Hiermee vervalt geenszins de Christelijke verantwoordelijkheid omtrent hen, die aan de tafel van de Heer deelnemen. Aanwijzingen hiervoor zijn vervat in hetgeen aangaande de gemeente geschreven staat: “De akker is de wereld”. De gemeente omvat daarentegen alleen degenen, die als leden van Christus’ lichaam gelden. Neem de eerste brief aan de Korinthiërs, waar de Heilige Geest ons inlicht aangaande de ware natuur van de kerkelijke tucht. Vooronderstel dat er belijders van Christus zijn, die schuldig staan aan enige zonde. Dezen mogen niet erkend worden als leden van Christus’ lichaam, zolang deze toestand voortduurt. Een ware gelovige kan ook vervallen tot zonde. Zodra de gemeente dit weet, is zij geroepen tussenbeide te komen, om het oordeel van God over de zonde uit te spreken. Indien zij willens en wetens zo iemand aan de tafel van de Heer toelaat, maakt zij de Heer deelgenoot van diezelfde zonde. De vraag is niet of de persoon zelf bekeerd is of niet. Die onbekeerd is, behoort niet tot de gemeente; die bekeerd is, bij die kan de zonde niet oogluikend geduld worden. Die schuldig staat moet niet uit het koninkrijk, maar wel uit de gemeente verwijderd worden, zodat de leer van Gods Woord zeer klaar is omtrent beide waarheden. Het is verkeerd op een huichelaar wereldse straffen toe te passen, al is hij ook openbaar geworden. Ik behoor het behoud van zijn ziel te zoeken, doch dit is geen reden om hem aan het lichaam te straffen. Is een ware gelovige schuldig aan zonde, zo mag de gemeente, hoezeer ook tot lankmoedigheid geroepen, dit niet laten doorgaan; de ongelovigen hebben wij aan de Heer over te laten.
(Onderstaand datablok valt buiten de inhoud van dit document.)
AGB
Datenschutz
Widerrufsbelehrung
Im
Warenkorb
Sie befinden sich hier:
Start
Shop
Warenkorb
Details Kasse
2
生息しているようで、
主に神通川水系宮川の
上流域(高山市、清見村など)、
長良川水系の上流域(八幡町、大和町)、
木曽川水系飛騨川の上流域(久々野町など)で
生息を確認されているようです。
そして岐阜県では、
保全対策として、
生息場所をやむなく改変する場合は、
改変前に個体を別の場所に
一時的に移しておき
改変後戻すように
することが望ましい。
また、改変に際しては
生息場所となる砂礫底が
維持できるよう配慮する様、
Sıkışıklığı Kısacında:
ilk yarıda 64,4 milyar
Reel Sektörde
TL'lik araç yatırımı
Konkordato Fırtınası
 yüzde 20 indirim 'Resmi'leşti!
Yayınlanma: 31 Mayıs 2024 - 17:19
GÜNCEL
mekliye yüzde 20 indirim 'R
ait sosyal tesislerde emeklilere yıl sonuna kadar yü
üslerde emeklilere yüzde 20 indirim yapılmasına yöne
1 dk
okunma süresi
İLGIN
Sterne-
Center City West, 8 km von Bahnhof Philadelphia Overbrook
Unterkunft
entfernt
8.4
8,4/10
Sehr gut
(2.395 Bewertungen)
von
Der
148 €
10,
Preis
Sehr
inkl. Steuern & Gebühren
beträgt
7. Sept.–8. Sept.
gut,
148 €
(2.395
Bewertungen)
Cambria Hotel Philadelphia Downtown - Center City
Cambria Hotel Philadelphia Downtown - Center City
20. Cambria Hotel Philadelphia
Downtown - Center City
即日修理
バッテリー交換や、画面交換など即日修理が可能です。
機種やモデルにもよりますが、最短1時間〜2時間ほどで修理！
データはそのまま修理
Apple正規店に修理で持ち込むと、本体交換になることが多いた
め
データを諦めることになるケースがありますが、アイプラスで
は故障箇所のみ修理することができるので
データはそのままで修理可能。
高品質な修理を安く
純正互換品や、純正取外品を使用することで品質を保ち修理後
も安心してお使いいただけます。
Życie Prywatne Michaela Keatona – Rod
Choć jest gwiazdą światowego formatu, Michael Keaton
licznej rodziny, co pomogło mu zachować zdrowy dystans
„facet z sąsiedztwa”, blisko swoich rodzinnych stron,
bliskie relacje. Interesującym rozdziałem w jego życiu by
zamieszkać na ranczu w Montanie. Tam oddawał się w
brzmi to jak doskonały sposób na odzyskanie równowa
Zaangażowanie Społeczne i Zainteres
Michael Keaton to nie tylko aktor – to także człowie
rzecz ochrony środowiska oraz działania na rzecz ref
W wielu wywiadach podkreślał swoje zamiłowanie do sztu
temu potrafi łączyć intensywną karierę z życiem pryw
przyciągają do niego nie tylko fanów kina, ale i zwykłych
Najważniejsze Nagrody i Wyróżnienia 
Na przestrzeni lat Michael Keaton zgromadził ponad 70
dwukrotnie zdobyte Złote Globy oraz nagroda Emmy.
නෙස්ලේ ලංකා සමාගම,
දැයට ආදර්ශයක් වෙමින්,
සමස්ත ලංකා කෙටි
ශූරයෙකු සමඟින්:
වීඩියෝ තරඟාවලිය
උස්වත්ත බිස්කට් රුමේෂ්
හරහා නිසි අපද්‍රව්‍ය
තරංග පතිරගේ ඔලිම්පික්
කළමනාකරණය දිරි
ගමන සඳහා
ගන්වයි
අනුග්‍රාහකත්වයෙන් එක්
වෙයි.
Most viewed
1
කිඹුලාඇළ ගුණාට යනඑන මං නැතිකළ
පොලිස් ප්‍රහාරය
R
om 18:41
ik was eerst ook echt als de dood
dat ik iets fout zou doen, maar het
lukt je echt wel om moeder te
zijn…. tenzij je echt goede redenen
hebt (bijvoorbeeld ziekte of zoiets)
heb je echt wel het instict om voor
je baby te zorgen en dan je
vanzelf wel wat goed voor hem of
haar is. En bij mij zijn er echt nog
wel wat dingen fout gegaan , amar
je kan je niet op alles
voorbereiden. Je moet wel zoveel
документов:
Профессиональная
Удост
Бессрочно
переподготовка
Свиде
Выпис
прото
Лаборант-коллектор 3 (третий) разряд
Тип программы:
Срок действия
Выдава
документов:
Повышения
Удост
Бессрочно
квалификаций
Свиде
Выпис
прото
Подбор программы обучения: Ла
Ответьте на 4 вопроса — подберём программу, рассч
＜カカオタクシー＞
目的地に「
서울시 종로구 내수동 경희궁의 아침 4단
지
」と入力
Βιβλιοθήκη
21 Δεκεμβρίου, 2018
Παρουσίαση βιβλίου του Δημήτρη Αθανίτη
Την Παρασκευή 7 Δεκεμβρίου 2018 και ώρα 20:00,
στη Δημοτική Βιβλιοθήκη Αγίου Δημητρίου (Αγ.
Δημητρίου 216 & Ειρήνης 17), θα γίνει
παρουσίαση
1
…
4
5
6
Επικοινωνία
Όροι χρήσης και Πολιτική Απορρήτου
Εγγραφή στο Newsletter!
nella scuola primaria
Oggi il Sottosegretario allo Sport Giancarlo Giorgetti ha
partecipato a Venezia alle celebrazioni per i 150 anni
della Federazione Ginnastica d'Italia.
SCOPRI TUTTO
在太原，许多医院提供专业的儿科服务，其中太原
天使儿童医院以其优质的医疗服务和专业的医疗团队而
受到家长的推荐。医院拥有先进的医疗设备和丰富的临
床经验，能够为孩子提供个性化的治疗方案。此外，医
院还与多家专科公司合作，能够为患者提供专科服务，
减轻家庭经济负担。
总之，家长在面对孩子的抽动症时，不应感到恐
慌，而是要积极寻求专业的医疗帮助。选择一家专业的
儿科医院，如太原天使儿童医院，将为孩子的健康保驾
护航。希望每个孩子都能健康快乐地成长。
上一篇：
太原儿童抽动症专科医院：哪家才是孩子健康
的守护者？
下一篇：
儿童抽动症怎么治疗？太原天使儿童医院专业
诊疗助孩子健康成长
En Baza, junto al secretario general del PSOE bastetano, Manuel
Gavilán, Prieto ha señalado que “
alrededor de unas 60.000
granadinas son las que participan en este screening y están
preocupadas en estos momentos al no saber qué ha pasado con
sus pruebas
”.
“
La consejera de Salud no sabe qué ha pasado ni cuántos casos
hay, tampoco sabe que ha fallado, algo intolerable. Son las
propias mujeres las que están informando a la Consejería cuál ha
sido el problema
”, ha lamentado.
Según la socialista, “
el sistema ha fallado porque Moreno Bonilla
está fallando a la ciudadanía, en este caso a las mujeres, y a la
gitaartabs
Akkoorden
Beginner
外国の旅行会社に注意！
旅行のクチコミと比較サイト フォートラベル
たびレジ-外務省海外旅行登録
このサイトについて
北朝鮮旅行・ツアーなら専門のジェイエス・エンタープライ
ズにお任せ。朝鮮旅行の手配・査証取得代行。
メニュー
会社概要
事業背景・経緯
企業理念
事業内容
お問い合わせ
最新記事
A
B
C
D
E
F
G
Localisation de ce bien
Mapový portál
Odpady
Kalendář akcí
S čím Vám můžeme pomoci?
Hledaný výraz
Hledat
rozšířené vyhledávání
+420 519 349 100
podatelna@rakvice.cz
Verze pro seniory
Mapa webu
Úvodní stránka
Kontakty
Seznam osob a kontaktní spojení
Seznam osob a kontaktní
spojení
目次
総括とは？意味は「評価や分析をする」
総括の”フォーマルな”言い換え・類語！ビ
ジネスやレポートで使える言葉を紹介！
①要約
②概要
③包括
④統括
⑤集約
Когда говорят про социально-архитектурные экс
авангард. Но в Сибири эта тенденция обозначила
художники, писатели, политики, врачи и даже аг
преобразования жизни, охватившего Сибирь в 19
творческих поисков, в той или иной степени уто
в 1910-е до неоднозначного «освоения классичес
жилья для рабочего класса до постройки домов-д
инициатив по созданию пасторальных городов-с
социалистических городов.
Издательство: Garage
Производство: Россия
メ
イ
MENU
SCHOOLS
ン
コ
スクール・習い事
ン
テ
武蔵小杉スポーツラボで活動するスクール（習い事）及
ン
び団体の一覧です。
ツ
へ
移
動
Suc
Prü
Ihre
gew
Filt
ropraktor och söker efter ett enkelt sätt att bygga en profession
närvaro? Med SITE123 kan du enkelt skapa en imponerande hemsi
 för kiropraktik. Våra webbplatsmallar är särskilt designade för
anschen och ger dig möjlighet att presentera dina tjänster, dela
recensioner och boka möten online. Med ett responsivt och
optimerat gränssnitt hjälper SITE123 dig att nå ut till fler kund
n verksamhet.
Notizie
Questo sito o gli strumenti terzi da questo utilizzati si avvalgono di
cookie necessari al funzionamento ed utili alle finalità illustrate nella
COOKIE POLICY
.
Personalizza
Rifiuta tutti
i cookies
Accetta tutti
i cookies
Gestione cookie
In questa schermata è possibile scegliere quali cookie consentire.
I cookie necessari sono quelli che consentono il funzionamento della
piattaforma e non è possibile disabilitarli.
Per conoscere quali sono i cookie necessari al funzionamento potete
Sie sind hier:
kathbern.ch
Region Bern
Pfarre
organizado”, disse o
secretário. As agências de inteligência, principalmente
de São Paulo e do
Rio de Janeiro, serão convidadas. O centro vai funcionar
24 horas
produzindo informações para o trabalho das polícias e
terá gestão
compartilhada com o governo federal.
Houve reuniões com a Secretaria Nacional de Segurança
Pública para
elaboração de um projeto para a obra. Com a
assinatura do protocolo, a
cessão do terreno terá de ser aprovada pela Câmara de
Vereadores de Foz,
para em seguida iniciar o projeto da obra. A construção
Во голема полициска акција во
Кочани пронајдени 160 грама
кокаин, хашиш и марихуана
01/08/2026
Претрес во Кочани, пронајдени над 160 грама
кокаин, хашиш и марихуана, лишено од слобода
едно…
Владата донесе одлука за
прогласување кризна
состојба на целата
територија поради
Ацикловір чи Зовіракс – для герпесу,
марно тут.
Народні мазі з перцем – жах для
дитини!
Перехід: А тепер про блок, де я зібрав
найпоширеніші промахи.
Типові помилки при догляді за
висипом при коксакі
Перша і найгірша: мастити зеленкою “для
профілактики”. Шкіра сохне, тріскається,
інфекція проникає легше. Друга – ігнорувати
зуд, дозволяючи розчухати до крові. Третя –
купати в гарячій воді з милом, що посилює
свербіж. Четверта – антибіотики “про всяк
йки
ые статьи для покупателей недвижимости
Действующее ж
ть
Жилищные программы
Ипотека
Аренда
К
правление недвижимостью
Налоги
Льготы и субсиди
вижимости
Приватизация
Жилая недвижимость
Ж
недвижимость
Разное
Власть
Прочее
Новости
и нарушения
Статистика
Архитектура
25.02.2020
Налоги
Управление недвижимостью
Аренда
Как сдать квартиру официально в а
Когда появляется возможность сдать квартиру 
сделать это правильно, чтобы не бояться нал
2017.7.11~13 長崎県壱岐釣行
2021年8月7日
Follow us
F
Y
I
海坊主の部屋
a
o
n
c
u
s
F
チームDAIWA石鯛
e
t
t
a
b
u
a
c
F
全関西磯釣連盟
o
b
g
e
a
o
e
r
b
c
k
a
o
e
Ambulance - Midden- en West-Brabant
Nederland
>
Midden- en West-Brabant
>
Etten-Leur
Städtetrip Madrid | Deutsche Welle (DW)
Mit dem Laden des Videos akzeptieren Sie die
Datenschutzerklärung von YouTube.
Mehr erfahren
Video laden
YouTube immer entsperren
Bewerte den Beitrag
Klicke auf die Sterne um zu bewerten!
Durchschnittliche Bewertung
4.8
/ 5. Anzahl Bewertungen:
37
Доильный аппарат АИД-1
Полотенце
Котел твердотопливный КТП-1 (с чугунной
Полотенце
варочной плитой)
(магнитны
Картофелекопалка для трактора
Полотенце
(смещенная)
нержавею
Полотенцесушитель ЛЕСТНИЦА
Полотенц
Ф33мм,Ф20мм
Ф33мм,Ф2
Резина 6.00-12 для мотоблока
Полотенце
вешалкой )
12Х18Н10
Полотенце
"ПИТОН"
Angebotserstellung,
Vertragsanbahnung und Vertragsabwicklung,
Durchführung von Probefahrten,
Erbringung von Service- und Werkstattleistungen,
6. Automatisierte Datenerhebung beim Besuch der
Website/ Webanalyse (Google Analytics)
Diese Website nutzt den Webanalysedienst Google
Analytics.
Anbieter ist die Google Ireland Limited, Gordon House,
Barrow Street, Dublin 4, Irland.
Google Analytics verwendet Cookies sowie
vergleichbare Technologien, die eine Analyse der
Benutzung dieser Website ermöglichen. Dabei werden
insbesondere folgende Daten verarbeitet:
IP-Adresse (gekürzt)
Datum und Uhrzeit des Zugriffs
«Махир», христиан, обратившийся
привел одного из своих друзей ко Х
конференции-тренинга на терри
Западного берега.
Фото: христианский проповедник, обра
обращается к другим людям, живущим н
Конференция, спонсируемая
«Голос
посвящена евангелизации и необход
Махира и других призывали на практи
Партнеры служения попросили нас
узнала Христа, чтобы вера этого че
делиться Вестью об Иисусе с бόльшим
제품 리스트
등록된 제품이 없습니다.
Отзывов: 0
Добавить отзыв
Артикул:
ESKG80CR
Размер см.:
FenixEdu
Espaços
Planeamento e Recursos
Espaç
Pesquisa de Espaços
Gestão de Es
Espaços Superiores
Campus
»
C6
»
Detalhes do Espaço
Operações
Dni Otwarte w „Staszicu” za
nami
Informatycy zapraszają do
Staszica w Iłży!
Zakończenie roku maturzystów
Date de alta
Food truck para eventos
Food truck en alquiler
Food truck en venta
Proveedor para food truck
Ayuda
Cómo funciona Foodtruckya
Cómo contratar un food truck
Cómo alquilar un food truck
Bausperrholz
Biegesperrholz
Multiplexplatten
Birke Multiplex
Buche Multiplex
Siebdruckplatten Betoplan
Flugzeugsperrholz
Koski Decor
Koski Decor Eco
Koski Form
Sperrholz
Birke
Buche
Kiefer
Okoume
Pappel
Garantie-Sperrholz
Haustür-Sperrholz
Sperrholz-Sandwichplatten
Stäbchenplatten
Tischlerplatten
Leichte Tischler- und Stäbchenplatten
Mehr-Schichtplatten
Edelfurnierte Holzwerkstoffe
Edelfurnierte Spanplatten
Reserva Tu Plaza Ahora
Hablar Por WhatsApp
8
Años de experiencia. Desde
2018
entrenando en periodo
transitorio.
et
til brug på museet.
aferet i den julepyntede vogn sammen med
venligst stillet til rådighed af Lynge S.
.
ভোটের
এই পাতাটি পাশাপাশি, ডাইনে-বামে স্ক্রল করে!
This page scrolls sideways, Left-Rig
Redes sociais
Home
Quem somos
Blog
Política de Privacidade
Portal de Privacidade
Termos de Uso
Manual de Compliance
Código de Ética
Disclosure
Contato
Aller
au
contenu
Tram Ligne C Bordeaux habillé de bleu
Ziedaar dus de leer van de gelijkenis van het onkruid. Zo zeker als de Zoon des mensen goed zaad zaaide, zou Zijn vijand onkruid zaaien, dat samen opwassen moest; en dit kwaad kan voor het tegenwoordige niet weggenomen worden. Voor het kwaad, dat in de gemeente binnendringt, bestaat herstel; voor het kwaad, dat in de wereld is, (de akker is de wereld) voorlopig niet.
Uit de Schrift en uit de geschiedenis beide is volkomen duidelijk, dat de grote fout waarin het naamchristendom verviel, hierin bestond, dat men deze twee met elkaar verwarde: het onkruid en de tarwe; of hen, die door de doop toegelaten werden tot al de uitwendige en tijdelijke voorrechten van het Christendom en de zodanigen, die waarlijk bekeerd en door God geleerd waren. En juist moet het grote onderscheid tussen het stelsel, waarbij het deelgenootschap aan de sacramenten of dat, waarbij het deelhebben aan het leven op de voorgrond staat, duidelijk ingezien en zorgvuldig toegepast worden, zullen wij de kerkelijke geschiedenis uit het juiste oogpunt kunnen beschouwen.
Een andere niet minder belangrijke fout volgde uit de eerste noodzakelijk. De massa van de uitwendige belijders werd in de ogen en de mond van de mensen – de gemeente. Godzalige lieden vielen in die strik, zodat het onderscheid tussen gemeente en koninkrijk reeds vroeg verloren ging. De heiligste werkzaamheden en voorrechten in de belijdende kerk werden zowel door godzalige als goddeloze mensen vervuld en genoten. De Reformatie kwam er niet toe om deze treurige vermenging te doen ophouden. Ook heden ten dage heeft het stelsel, waarbij het deelgenootschap aan de sacramenten tot alle voorrechten de toegang opent, op onrustbarende wijze de overhand. Het wezen en de vorm, de levenden en de doden, zijn onder elkaar vermengd in de menigerlei afdelingen van het Protestantisme. En, helaas! velen zijn er in het “koninkrijk” der hemelen, die nooit in de “hemel” zelf zullen zijn. Op dit terrein is onkruid zowel als tarwe; zijn er boze dienstknechten zowel als getrouwe; dwaze maagden zowel als wijze. Hoewel allen, die de Christennaam aangenomen hebben, tot het koninkrijk worden gerekend, behoren alleen zij, die levend gemaakt en door de Heilige Geest verzegeld zijn, tot de gemeente van God.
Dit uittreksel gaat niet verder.